La pêche aux leurres durs, et plus particulièrement au crankbait, constitue une approche technique passionnante qui, bien que largement éprouvée en eau douce, reste encore sous-exploitée par les pêcheurs en mer. Pourtant, l'efficacité de ces leurres sur le bar est remarquable. En adoptant les techniques issues de la traque du brochet ou de la perche, il est possible de déclencher des attaques réflexes fulgurantes chez les bars, transformant ainsi radicalement vos résultats en mer.

Le Crankbait : Mécanique et Efficacité en Mer

Ce leurre, presque toujours flottant, est un poisson nageur doté d’une bavette qui va se mettre en opposition à l’eau lors de la récupération, ayant pour effet de faire plonger le leurre sous la surface.
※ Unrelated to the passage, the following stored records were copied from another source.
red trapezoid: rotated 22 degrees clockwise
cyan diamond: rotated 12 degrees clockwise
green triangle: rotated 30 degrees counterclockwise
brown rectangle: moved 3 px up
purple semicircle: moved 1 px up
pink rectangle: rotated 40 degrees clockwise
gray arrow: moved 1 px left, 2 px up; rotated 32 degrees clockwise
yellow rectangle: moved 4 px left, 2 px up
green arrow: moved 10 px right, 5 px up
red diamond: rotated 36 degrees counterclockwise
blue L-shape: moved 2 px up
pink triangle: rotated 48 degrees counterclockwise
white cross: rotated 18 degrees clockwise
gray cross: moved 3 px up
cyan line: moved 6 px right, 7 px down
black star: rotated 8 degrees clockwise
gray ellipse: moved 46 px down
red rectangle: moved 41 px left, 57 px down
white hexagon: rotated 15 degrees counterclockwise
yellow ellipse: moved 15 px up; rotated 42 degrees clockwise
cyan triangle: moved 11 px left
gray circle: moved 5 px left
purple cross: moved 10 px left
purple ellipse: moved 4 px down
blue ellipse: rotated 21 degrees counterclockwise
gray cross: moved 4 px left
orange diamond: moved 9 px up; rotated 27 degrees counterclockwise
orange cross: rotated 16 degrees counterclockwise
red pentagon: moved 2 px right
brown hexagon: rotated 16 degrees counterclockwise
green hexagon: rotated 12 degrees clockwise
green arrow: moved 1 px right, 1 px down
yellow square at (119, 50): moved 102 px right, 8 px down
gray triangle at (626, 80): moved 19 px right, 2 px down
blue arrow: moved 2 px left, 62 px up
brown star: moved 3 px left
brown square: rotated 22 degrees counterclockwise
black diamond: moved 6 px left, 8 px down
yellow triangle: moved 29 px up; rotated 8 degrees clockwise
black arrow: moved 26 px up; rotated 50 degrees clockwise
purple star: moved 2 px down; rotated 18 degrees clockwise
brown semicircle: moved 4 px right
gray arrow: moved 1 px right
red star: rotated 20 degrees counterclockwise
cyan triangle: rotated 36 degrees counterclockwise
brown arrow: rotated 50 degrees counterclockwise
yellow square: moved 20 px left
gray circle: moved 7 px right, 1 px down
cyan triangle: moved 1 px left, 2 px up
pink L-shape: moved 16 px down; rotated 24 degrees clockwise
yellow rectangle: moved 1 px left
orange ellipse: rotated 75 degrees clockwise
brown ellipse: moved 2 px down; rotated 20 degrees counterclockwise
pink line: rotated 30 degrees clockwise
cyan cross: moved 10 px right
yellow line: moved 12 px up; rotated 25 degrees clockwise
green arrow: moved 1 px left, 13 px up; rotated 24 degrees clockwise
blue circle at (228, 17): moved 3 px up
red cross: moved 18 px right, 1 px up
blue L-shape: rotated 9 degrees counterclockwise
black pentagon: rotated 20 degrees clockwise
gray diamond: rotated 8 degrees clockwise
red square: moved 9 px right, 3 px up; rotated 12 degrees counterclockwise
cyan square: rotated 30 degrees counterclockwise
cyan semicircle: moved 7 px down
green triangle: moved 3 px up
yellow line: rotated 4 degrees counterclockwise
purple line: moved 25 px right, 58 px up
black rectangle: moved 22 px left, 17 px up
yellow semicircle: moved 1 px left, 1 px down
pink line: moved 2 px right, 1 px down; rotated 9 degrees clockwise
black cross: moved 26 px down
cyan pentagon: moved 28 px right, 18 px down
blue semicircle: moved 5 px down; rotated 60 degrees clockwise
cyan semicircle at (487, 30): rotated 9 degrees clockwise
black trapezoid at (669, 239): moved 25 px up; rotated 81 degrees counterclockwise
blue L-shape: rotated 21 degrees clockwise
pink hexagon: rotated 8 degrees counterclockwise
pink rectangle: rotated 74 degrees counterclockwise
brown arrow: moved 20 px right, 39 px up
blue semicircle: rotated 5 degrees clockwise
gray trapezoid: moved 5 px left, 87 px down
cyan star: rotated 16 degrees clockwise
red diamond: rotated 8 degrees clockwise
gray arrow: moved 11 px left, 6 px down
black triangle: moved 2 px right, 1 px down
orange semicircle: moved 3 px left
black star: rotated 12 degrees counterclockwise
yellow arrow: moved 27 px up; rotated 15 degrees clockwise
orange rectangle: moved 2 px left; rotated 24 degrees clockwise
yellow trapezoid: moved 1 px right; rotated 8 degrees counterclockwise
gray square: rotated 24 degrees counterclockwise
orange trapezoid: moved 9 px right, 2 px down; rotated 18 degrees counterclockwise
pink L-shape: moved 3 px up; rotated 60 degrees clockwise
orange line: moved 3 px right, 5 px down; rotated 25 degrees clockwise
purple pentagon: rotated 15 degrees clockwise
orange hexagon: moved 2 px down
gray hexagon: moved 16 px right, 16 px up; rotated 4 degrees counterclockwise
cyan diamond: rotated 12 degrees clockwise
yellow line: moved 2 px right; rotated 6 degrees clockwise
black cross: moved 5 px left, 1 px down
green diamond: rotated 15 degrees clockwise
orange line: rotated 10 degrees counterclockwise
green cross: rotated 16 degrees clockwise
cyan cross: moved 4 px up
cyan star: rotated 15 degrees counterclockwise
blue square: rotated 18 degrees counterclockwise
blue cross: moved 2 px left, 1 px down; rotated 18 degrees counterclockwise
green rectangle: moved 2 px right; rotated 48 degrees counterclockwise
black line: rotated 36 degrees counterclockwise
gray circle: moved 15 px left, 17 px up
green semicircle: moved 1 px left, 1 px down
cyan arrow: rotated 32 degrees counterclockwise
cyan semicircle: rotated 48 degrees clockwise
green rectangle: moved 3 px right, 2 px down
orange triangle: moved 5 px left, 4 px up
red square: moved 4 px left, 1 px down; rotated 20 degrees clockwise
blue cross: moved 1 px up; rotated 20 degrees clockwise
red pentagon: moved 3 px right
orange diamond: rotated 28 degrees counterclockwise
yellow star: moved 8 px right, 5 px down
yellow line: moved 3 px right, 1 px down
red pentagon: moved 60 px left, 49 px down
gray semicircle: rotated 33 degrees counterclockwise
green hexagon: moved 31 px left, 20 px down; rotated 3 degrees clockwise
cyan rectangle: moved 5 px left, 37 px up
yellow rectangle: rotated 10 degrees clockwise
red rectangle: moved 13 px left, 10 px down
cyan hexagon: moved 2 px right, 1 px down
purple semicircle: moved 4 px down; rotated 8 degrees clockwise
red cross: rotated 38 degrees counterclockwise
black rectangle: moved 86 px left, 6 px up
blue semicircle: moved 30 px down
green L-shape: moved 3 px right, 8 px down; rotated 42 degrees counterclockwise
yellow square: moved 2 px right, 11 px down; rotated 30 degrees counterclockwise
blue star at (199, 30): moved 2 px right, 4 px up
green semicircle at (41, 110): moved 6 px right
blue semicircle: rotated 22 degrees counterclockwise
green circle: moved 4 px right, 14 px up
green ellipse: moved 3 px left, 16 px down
Le nom de ce leurre dit beaucoup sur sa façon de l’utiliser. En anglais « to crank » signifie « tourner la manivelle » et c’est bien ce dont il s’agit. Avant toute autre chose un crankbait c’est un leurre à ramener au moulinet et dont l’action de nage se suffit à elle même. Un simple lancer ramener est une base suffisante pour avoir un leurre qui nage bien et qui prend du poisson.

Cette famille de leurre est curieusement sous-représentée en France et presque inexistante chez nos pêcheurs en mer. Un crankbait c’est aussi un leurre qui se distingue par une profondeur de nage donnée à laquelle il évolue durant une grande partie de la récupération. Cette profondeur est déterminée principalement par la surface et l’orientation de la bavette du leurre. Certains sont conçus pour évoluer juste sous la surface voire presque au contact de celle-ci alors que d’autres sont fait pour plonger très profond, pour certains à plus de 6 m. Cette profondeur de nage est vraiment un élément clé dans la pêche au crankbait. Une fois qu’on a trouvé le leurre qui nage à la profondeur où les poissons sont présents et se nourrissent on est assurés de pêcher systématiquement dans la bonne couche d’eau. A l’inverse, si on n’enregistre pas de touches il ne faudra pas s’entêter à pêcher avec le même leurre pendant trop longtemps alors que les poissons sont peut être présents à l’étage du dessus ou du dessous.

La plupart des fabricants indiquent la profondeur de nage théorique de leurs crankbaits. Théorique car celle-ci dépend en partie de l’orientation de la canne. Canne haute on pourra forcer le crankbait à évoluer plus haut alors que canne basse on pourra le faire descendre dans la couche d’eau. On pourra même dans certaines conditions se permettre de plonger le scion de la canne sous l’eau pour faire descendre le leurre plus en profondeur. Une autre chose à prendre en compte vis à vis de la profondeur de nage indiquée est le diamètre de ligne utilisé. Plus votre ligne sera épaisse et moins votre crank parviendra à plonger profondément et rapidement. Le fabricant Zip Baits par exemple indique une profondeur de nage indicative de ses crankbaits pour une utilisation sur une ligne en monofilament de 8 lb de résistance. Si vous venez à vous intéresser aux crankbaits et que vous souhaitez vous équiper, vous verrez que beaucoup de fabricants utilisent également les sigles SR, SD, MR, MD ou encore DD ou DR sur leurs packagings ou dans le nom des produits.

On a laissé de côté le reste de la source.